DealLawyers.com Blog

October 4, 2010

VC Strine on NOL Pills and “Beneficial Ownership”

Cliff Neimeth of Greenberg Traurig notes: One thing we didn’t get a chance to mention on our webcast last week is that drafters of rights agreements should consider footnote 244 in VC Strine’s Yucaipa decision. He suggests that in an NOL rights agreement (where the pill trigger is 4.99%) the definition of “beneficial ownership” should be drafted more narrowly than the expansive “13D definition” commonly used in traditional pills.

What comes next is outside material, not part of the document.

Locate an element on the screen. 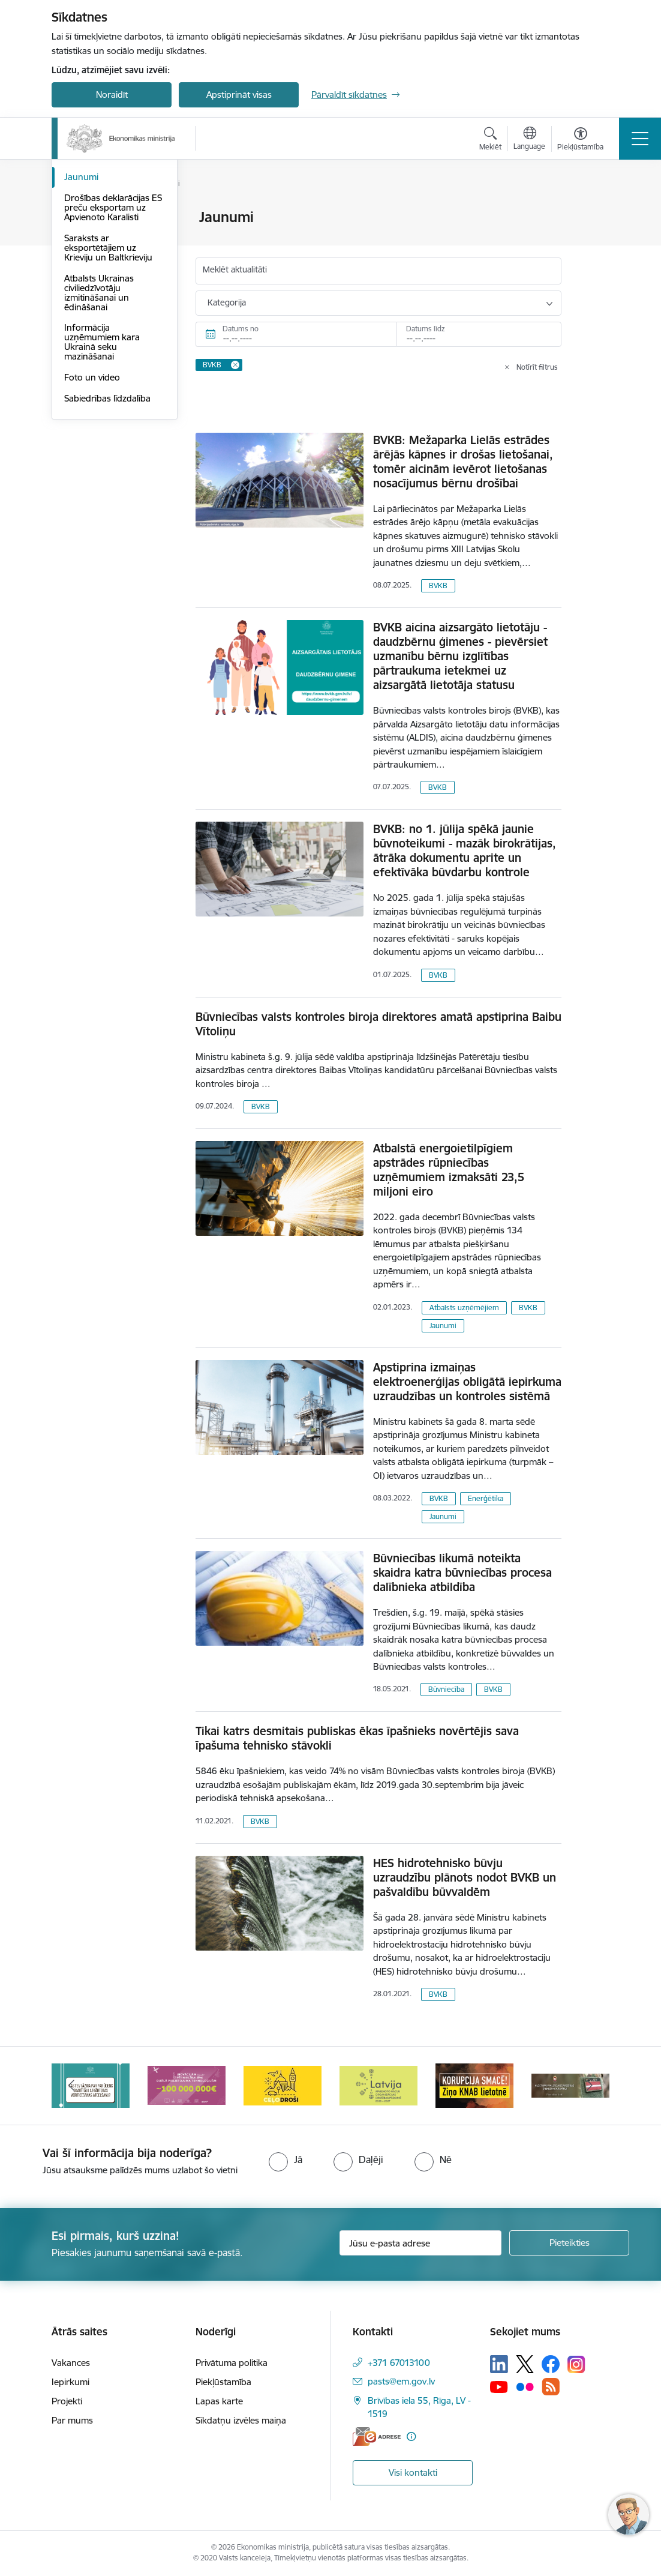 The image size is (661, 2576). Notīrīt filtrus [Clear all applied filters] is located at coordinates (537, 367).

He suggests that only economic ownership (outright purchases of the company’s stock) and not voting agreements and arrangements should determine “beneficial ownership” because the NOL pill is designed for a very narrow and specific purpose – the preservation of a material corporate asset – the loss of which is measured, for Internal Revenue Code purposes, by actual purchases and sales among 5%(+) holders for purposes of IRC section 382. Whereas, a traditional pill is designed to protect the company from a broader array of change-in-control threats that may be occassioned by more garden variety 13D group type acquisition activities, and the traditional pill trigger customarily will be set at the 20% (i.e., ISS recommended) 15% level. Strine, in fact, suggests a dual definition of beneficial ownership where an NOL pill feature is combined with a traditional pill in the rights agreement.

In that Selectica is on appeal to the Delaware Supreme Court it will be interesting to see if Strine’s message is acknowledged. In any case, it signals the Delaware Court of Chancery’s thinking on the subject and should not be ignored by drafters of future NOL pills.